A su lado me volví muy indolente. Intenté llevarlo hacia el buen camino y tal vez no lo conseguí por demasiada indolencia. Por lo demás, cuando dos se juntan, no corresponde a ellos decidir cuál de los dos debe ser Don Quijote y cuál Sancho Panza. Él hacía el negocio y yo, como buen Sancho, lo seguía muy lento en mis libros, tras haberlo examinado y criticado como debía.

El comercio a comisión fracasó por completo, pero sin causarnos perjuicios. El único que nos envió mercancías fue un papelero de Viena, y una parte de esos objetos de escritorio fue vendida por Luciano, que poco a/ poco se enteró de la comisión que nos correspondía y consiguió que Guido se la concediese casi entera. Guido acabó accediendo porque eran pequeñeces, y también porque el primer negocio liquidado así debía traer suerte. Ese primer negocio nos dejó en el cuartito de los trastos una cantidad de objetos de escritorio que tuvimos que pagar y quedarnos. Teníamos para el consumo de muchos años de una casa comercial mucho más activa que la nuestra.

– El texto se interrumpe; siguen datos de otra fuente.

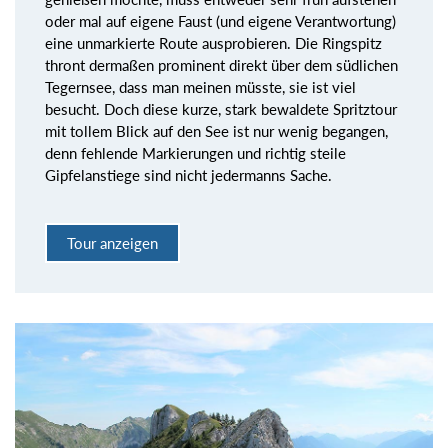
oder mal auf eigene Faust (und eigene Verantwortung)
eine unmarkierte Route ausprobieren. Die Ringspitz
thront dermaßen prominent direkt über dem südlichen
Tegernsee, dass man meinen müsste, sie ist viel
besucht. Doch diese kurze, stark bewaldete Spritztour
mit tollem Blick auf den See ist nur wenig begangen,
denn fehlende Markierungen und richtig steile
Gipfelanstiege sind nicht jedermanns Sache.
Tour anzeigen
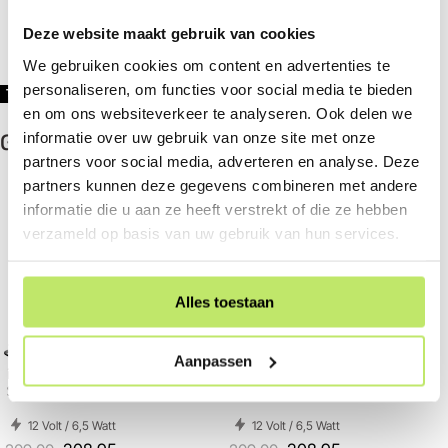
energiezuinige armatuur ook nog eens vijf jaar in-lite
Deze website maakt gebruik van cookies
garantie.
We gebruiken cookies om content en advertenties te
personaliseren, om functies voor social media te bieden
inlite
TAGS:
en om ons websiteverkeer te analyseren. Ook delen we
Gerelateerde producten
informatie over uw gebruik van onze site met onze
partners voor social media, adverteren en analyse. Deze
partners kunnen deze gegevens combineren met andere
informatie die u aan ze heeft verstrekt of die ze hebben
verzameld op basis van uw gebruik van hun services.
Bestseller
Alles toestaan
Bekijk in 360°
Bekijk in 360°
Aanpassen
in-lite | ACE Up-Down Rose
in-lite | ACE Up-Down Dark |
Silver | Wandlamp Buiten
Wandlamp Buiten
12 Volt / 6,5 Watt
12 Volt / 6,5 Watt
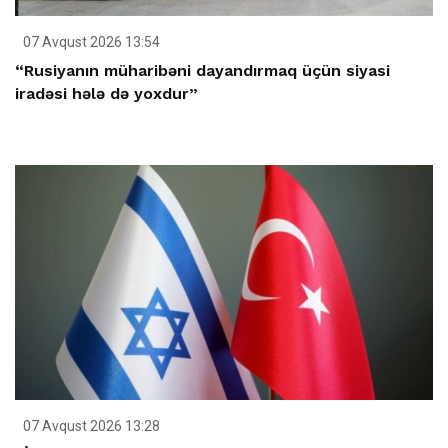
07 Avqust 2026 13:54
“Rusiyanın müharibəni dayandırmaq üçün siyasi
iradəsi hələ də yoxdur”
07 Avqust 2026 13:28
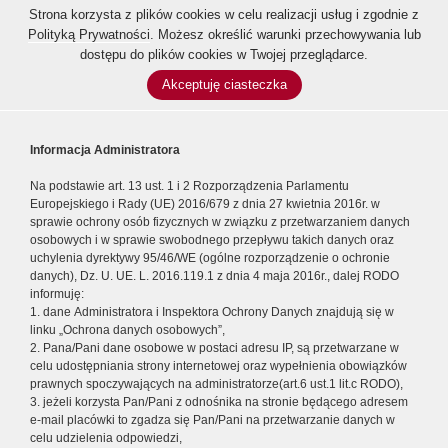
Strona korzysta z plików cookies w celu realizacji usług i zgodnie z
Polityką Prywatności
. Możesz określić warunki przechowywania lub
dostępu do plików cookies w Twojej przeglądarce.
Akceptuję ciasteczka
Informacja Administratora
Na podstawie art. 13 ust. 1 i 2 Rozporządzenia Parlamentu
Europejskiego i Rady (UE) 2016/679 z dnia 27 kwietnia 2016r. w
sprawie ochrony osób fizycznych w związku z przetwarzaniem danych
osobowych i w sprawie swobodnego przepływu takich danych oraz
uchylenia dyrektywy 95/46/WE (ogólne rozporządzenie o ochronie
danych), Dz. U. UE. L. 2016.119.1 z dnia 4 maja 2016r., dalej RODO
informuję:
1. dane Administratora i Inspektora Ochrony Danych znajdują się w
linku „Ochrona danych osobowych”,
2. Pana/Pani dane osobowe w postaci adresu IP, są przetwarzane w
celu udostępniania strony internetowej oraz wypełnienia obowiązków
prawnych spoczywających na administratorze(art.6 ust.1 lit.c RODO),
3. jeżeli korzysta Pan/Pani z odnośnika na stronie będącego adresem
e-mail placówki to zgadza się Pan/Pani na przetwarzanie danych w
celu udzielenia odpowiedzi,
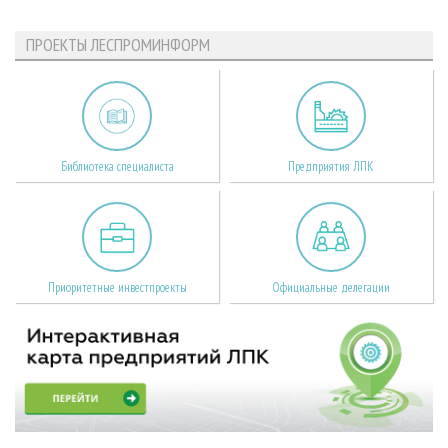
ПРОЕКТЫ ЛЕСПРОМИНФОРМ
Библиотека специалиста
Предприятия ЛПК
Приоритетные инвестпроекты
Официальные делегации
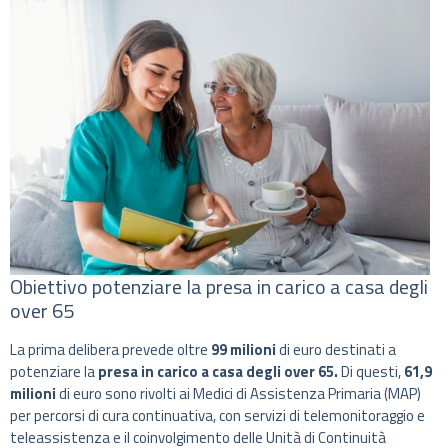
Obiettivo potenziare la presa in carico a casa degli
over 65
La prima delibera prevede oltre
99 milioni
di euro destinati a
potenziare la
presa in carico a casa degli over 65.
Di questi,
61,9
milioni
di euro sono rivolti ai Medici di Assistenza Primaria (MAP)
per percorsi di cura continuativa, con servizi di telemonitoraggio e
teleassistenza e il coinvolgimento delle Unità di Continuità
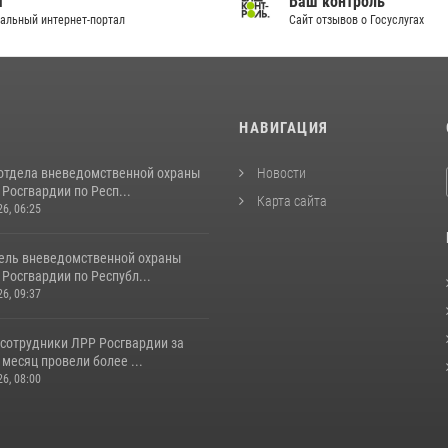
И
Ваш контроль
альный интернет-портал
Сайт отзывов о Госуслугах
И
НАВИГАЦИЯ
отдела вневедомственной охраны
Новости
Росгвардии по Респ...
Карта сайта
26, 06:25
ель вневедомственной охраны
Росгвардии по Республ...
26, 09:37
 сотрудники ЛРР Росгвардии за
месяц провели более ...
26, 08:00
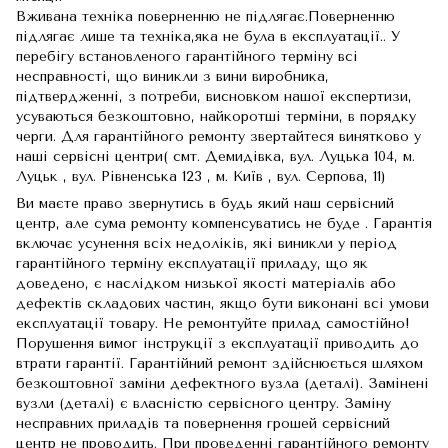
Вживана техніка поверненню не підлягає.Поверненню
підлягає лише та техніка,яка не була в експлуатації.. У
перебігу встановленого гарантійного терміну всі
несправності, що виникли з вини виробника,
підтвердженні, з потреби, висновком нашої експертизи,
усуваються безкоштовно, найкоротші терміни, в порядку
черги. Для гарантійного ремонту звертайтеся винятково у
наші сервісні центри( смт. Демидівка, вул. Луцька 104, м.
Луцьк , вул. Рівненська 123 , м. Київ , вул. Серпова, 11)
Ви маєте право звернутись в будь який наш сервісний
центр, але сума ремонту компенсуватись не буде . Гарантія
включає усунення всіх недоліків, які виникли у період
гарантійного терміну експлуатації приладу, що як
доведено, є наслідком низької якості матеріалів або
дефектів складових частин, якщо бути виконані всі умови
експлуатації товару. Не ремонтуйте прилад самостійно!
Порушення вимог інструкції з експлуатації приводить до
втрати гарантії. Гарантійний ремонт здійснюється шляхом
безкоштовної заміни дефектного вузла (деталі). Замінені
вузли (деталі) є власністю сервісного центру. Заміну
несправних приладів та повернення грошей сервісний
центр не проводить. При проведенні гарантійного ремонту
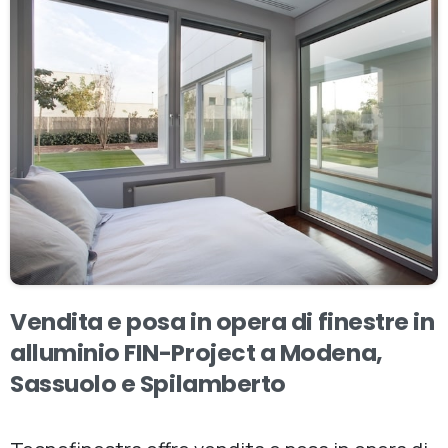
Vendita
e
posa
in
opera
di
finestre
in
alluminio
FIN-Project
a
Modena,
Sassuolo
e
Spilamberto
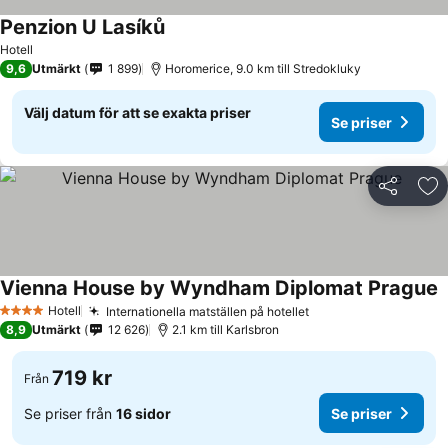
Penzion U Lasíků
Hotell
9,6
Utmärkt
1 899
Horomerice, 9.0 km till Stredokluky
Välj datum för att se exakta priser
Se priser
Dela
Läg
Vienna House by Wyndham Diplomat Prague
Hotell
Internationella matställen på hotellet
4 Stjärnor
8,9
Utmärkt
12 626
2.1 km till Karlsbron
719 kr
Från
Se priser från
16 sidor
Se priser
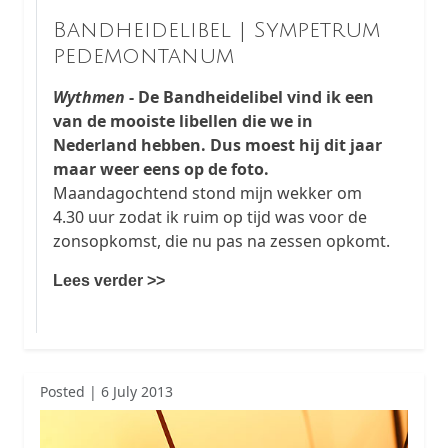
Bandheidelibel | Sympetrum
pedemontanum
Wythmen
- De Bandheidelibel vind ik een
van de mooiste libellen die we in
Nederland hebben. Dus moest hij dit jaar
maar weer eens op de foto.
Maandagochtend stond mijn wekker om
4.30 uur zodat ik ruim op tijd was voor de
zonsopkomst, die nu pas na zessen opkomt.
Lees verder >>
Posted | 6 July 2013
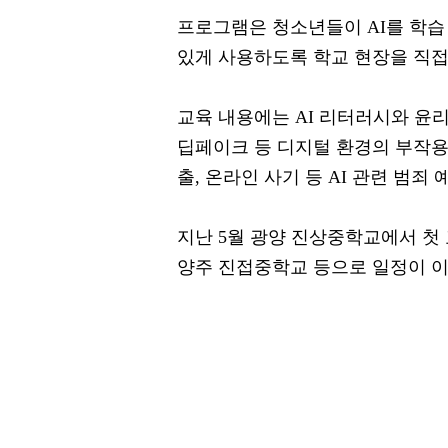
프로그램은 청소년들이 AI를 학습
있게 사용하도록 학교 현장을 직접
교육 내용에는 AI 리터러시와 윤리
딥페이크 등 디지털 환경의 부작용
출, 온라인 사기 등 AI 관련 범죄
지난 5월 광양 진상중학교에서 첫
양주 진접중학교 등으로 일정이 이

Durante un par de meses, aquella pequeña oficina luminosa, en el centro de la ciudad, fue para nosotros un lugar de reunión agradable. En él trabajábamos muy poco (creo que en total concluimos dos negocios de embalajes usados y vacíos, para los cuales encontramos en el mismo día la oferta y la demanda, y con los que obtuvimos un pequeño beneficio) y charlábamos mucho, como buenos chicos, también con el inocente de Luciano, quien, cuando hablábamos de negocios, se agitaba como otros de su edad cuando oyen hablar de mujeres.

Entonces me resultaba fácil divertirme con inocencia con los inocentes, porque aún no había perdido a Carla. Y de aquella época recuerdo con placer toda la jornada. Por la noche, en casa, tenía muchas cosas que contar a Augusta y podía hablarle de todas las que se referían a la oficina, sin excepción alguna y sin tener que añadir nada para falsearlas.

No me preocupaba en absoluto, cuando Augusta pensativa exclamaba:

—Pero ¿cuándo empezaréis a ganar dinero?

¿Dinero? En eso no habíamos pensado siquiera. Sabíamos que primero había que detenerse a mirar, estudiar las mercancías, el país e incluso nuestro
Hinterland
. ¡Una casa comercial no se improvisaba así como así! Y también Augusta se tranquilizaba con mis explicaciones.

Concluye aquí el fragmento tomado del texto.